甘い罠、秘密にキス
「ごめんなさい…ちょっと話についていけないのですが…」
“イオ様” “ファンクラブ” “推し”
次々と出てくる言葉に、私の頭は酷く混乱していた。
「…あれ、もしかしてイオ様ファンクラブをご存知ないのですか?」
「ええ、ないですね」
「そ、それは大変失礼いたしました。あの、ファンクラブといっても、決して盗撮をしたり、握手を求めるような積極的な活動はしておらず、ただ遠くからイオ…佐倉さんを眺めて癒されるだけの会なんです。でもたまにメンバーで集まって飲み会をして、そこでイオ…佐倉さんについて語ったりして、それがまた楽しくて」
「へ、へえ…」
「ちなみに私は会員ナンバー10ですが、いま全員で18名いまして」
「(結構な人数だな…)」
井上さんはファンクラブについて一生懸命語っているけれど、その規模に唖然としてしまい、思わず苦笑した。
昔から女子にはモテたけど、まさかこの歳になってファンが出来るとは思わなかった。
自分にファンクラブがあることは勿論知らなかったけれど、それより何より、井上さんが私のファンなら、先日の彼女の態度や、ここ数日の桜佑へのアピールは一体何だったのだろうか。
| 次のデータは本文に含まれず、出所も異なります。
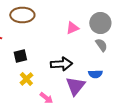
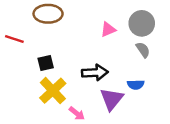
yellow cross: (26, 79) -> (53, 91), size x1.6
あれはどう見たって桜佑に恋をしていた。桜佑を全力で落とそうとしてた。
それなのに、私のファン?…全く理解が追いつかない。
「佐倉さんの見た目ももちろん素敵なんですけど、その飾らない性格や、清掃作業なども率先して行うところなど、その辺の男より男前なところが…」
「ちょ、ちょっといいですか?話の途中で申し訳ないのですが、私はてっきり、井上さんは桜す…日向リーダーのことが好きなのかと…」
「とんでもない!好きどころか、本命の彼女がいるにも関わらず、佐倉さんを都合のいい女ポジションにしている彼が許せません!」
「都合のいい女…?」
「だって、噂になっている日向リーダーの彼女っていうのは、佐倉さんのことではないのですよね?それなのに佐倉さんを部屋に呼びつけて…あぁ、思い出すとまた怒りで手が震える…」
これは、だいぶ話が拗れているぞ…。